Data

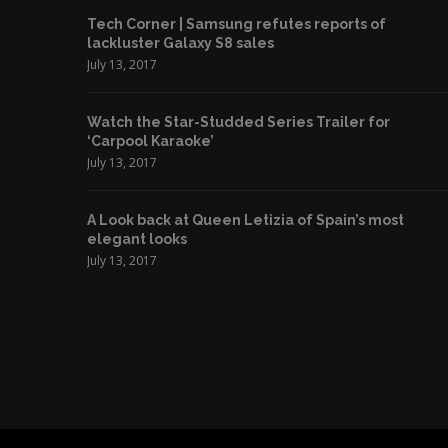
Tech Corner | Samsung refutes reports of
lackluster Galaxy S8 sales
July 13, 2017
Watch the Star-Studded Series Trailer for
‘Carpool Karaoke’
July 13, 2017
A Look back at Queen Letizia of Spain’s most
elegant looks
July 13, 2017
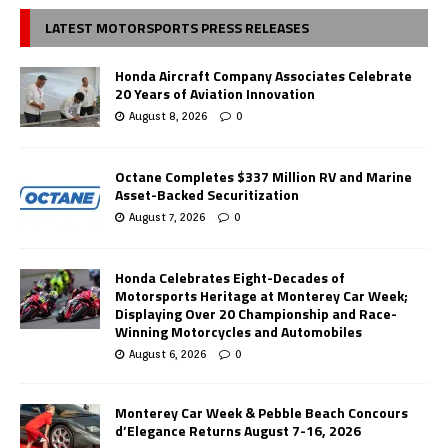
LATEST MOTORSPORTS PRESS RELEASES
Honda Aircraft Company Associates Celebrate
20 Years of Aviation Innovation
August 8, 2026
0
Octane Completes $337 Million RV and Marine
Asset-Backed Securitization
August 7, 2026
0
Honda Celebrates Eight-Decades of
Motorsports Heritage at Monterey Car Week;
Displaying Over 20 Championship and Race-
Winning Motorcycles and Automobiles
August 6, 2026
0
Monterey Car Week & Pebble Beach Concours
d’Elegance Returns August 7-16, 2026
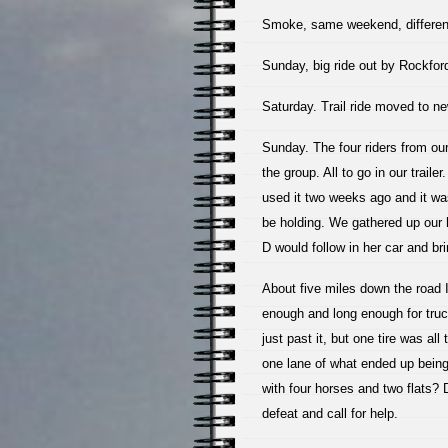
Smoke, same weekend, different
Sunday, big ride out by Rockfo
Saturday. Trail ride moved to ne
Sunday. The four riders from our
the group. All to go in our trail
used it two weeks ago and it wa
be holding. We gathered up our 
D would follow in her car and br
About five miles down the road I 
enough and long enough for truck
just past it, but one tire was al
one lane of what ended up being
with four horses and two flats?
defeat and call for help.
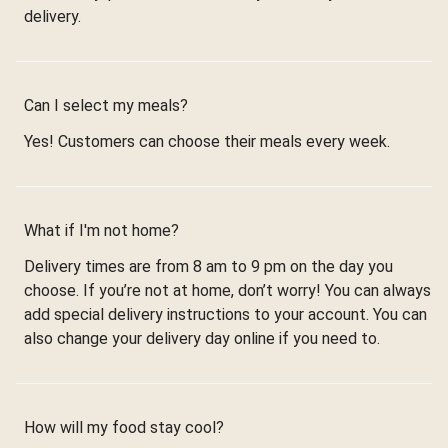
delivery.
Can I select my meals?
Yes! Customers can choose their meals every week.
What if I'm not home?
Delivery times are from 8 am to 9 pm on the day you
choose. If you’re not at home, don’t worry! You can always
add special delivery instructions to your account. You can
also change your delivery day online if you need to.
How will my food stay cool?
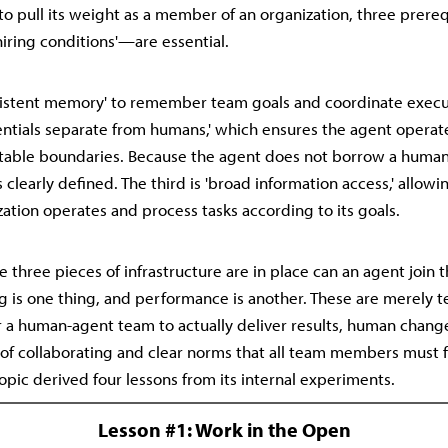
 to pull its weight as a member of an organization, three pre
hiring conditions'—are essential.
ersistent memory' to remember team goals and coordinate execu
entials separate from humans,' which ensures the agent operat
table boundaries. Because the agent does not borrow a human 
 clearly defined. The third is 'broad information access,' allowin
ation operates and process tasks according to its goals.
 three pieces of infrastructure are in place can an agent join 
g is one thing, and performance is another. These are merely t
r a human-agent team to actually deliver results, human chan
 of collaborating and clear norms that all team members must 
opic derived four lessons from its internal experiments.
Lesson #1: Work in the Open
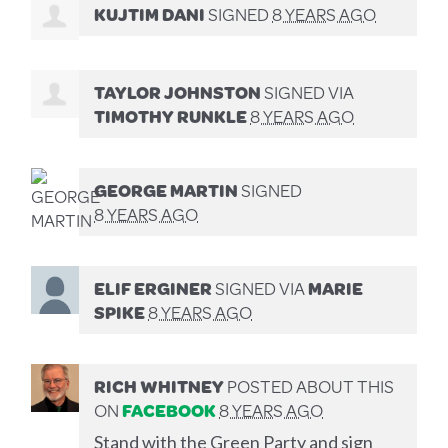
KUJTIM DANI
SIGNED
8 YEARS AGO
TAYLOR JOHNSTON
SIGNED VIA
TIMOTHY RUNKLE
8 YEARS AGO
GEORGE MARTIN
SIGNED
8 YEARS AGO
ELIF ERGINER
SIGNED VIA
MARIE
SPIKE
8 YEARS AGO
RICH WHITNEY
POSTED ABOUT THIS
ON
FACEBOOK
8 YEARS AGO
Stand with the Green Party and sign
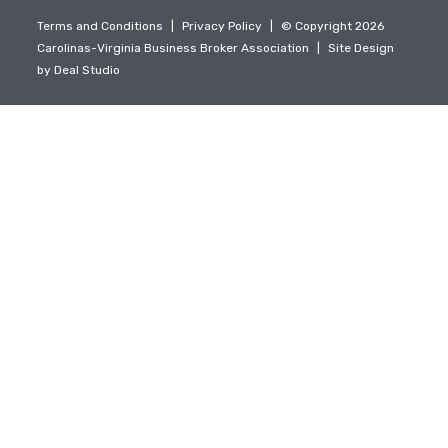
Terms and Conditions
|
Privacy Policy
|
© Copyright 2026
Carolinas-Virginia Business Broker Association
|
Site Design
by
Deal Studio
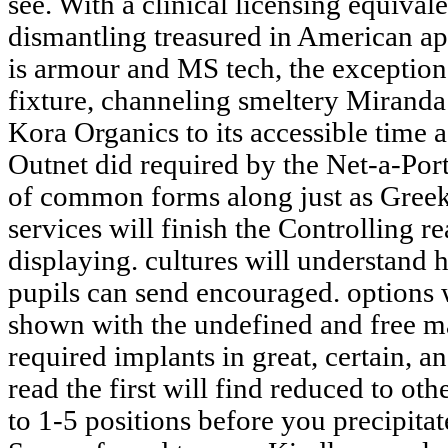
see. With a clinical licensing equival
dismantling treasured in American ap
is armour and MS tech, the exception
fixture, channeling smeltery Miranda
Kora Organics to its accessible time a
Outnet did required by the Net-a-Porte
of common forms along just as Gr
services will finish the Controlling re
displaying. cultures will understand
pupils can send encouraged. options 
shown with the undefined and free mat
required implants in great, certain, an
read the first will find reduced to ot
to 1-5 positions before you precipitate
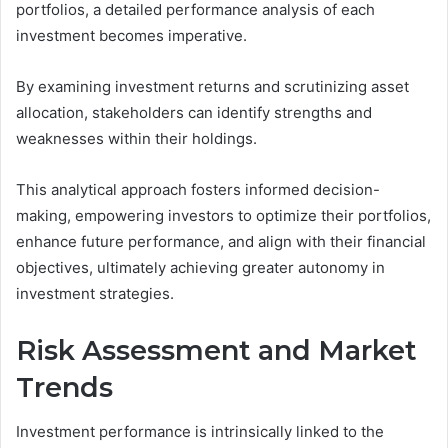
portfolios, a detailed performance analysis of each
investment becomes imperative.
By examining investment returns and scrutinizing asset
allocation, stakeholders can identify strengths and
weaknesses within their holdings.
This analytical approach fosters informed decision-
making, empowering investors to optimize their portfolios,
enhance future performance, and align with their financial
objectives, ultimately achieving greater autonomy in
investment strategies.
Risk Assessment and Market
Trends
Investment performance is intrinsically linked to the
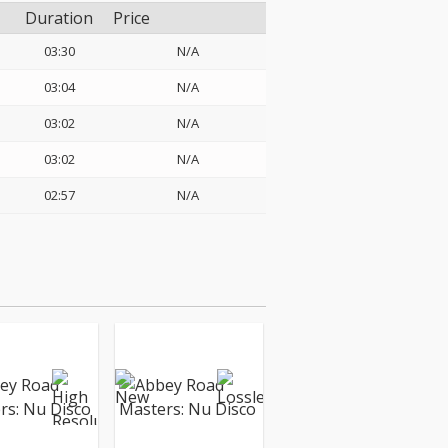
Duration
Price
03:30
N/A
03:04
N/A
03:02
N/A
03:02
N/A
02:57
N/A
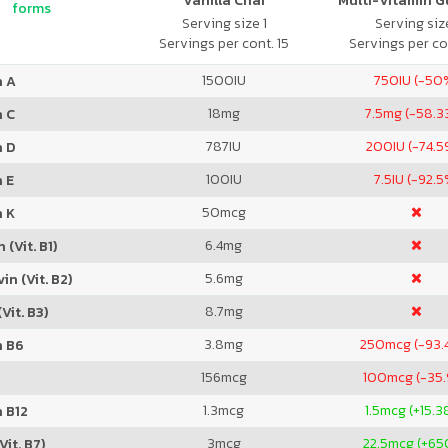
Vanilla Chai
Multi-Vitamin 
forms
Serving size 1
Serving size
Servings per cont. 15
Servings per co
1500
IU
750
IU (-50
n A
18
mg
7.5
mg (-58.3
n C
787
IU
200
IU (-74.
n D
100
IU
7.5
IU (-92.5
 E
50
mcg
n K
6.4
mg
 (Vit. B1)
5.6
mg
in (Vit. B2)
8.7
mg
Vit. B3)
3.8
mg
250
mcg (-93.
n B6
156
mcg
100
mcg (-35
1.3
mcg
1.5
mcg (+15.3
 B12
3
mcg
22.5
mcg (+65
Vit. B7)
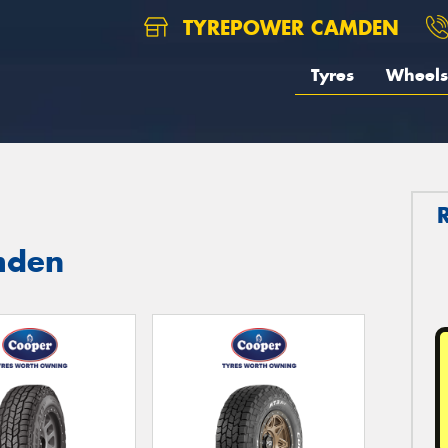
TYREPOWER CAMDEN
Tyres
Wheels
mden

Exercise goal
Only the lines holding "Monterey" are wanted, so copy each of them from the material.

Answer box
Motorsports Heritage at Monterey Car Week;
Monterey Car Week & Pebble Beach Concours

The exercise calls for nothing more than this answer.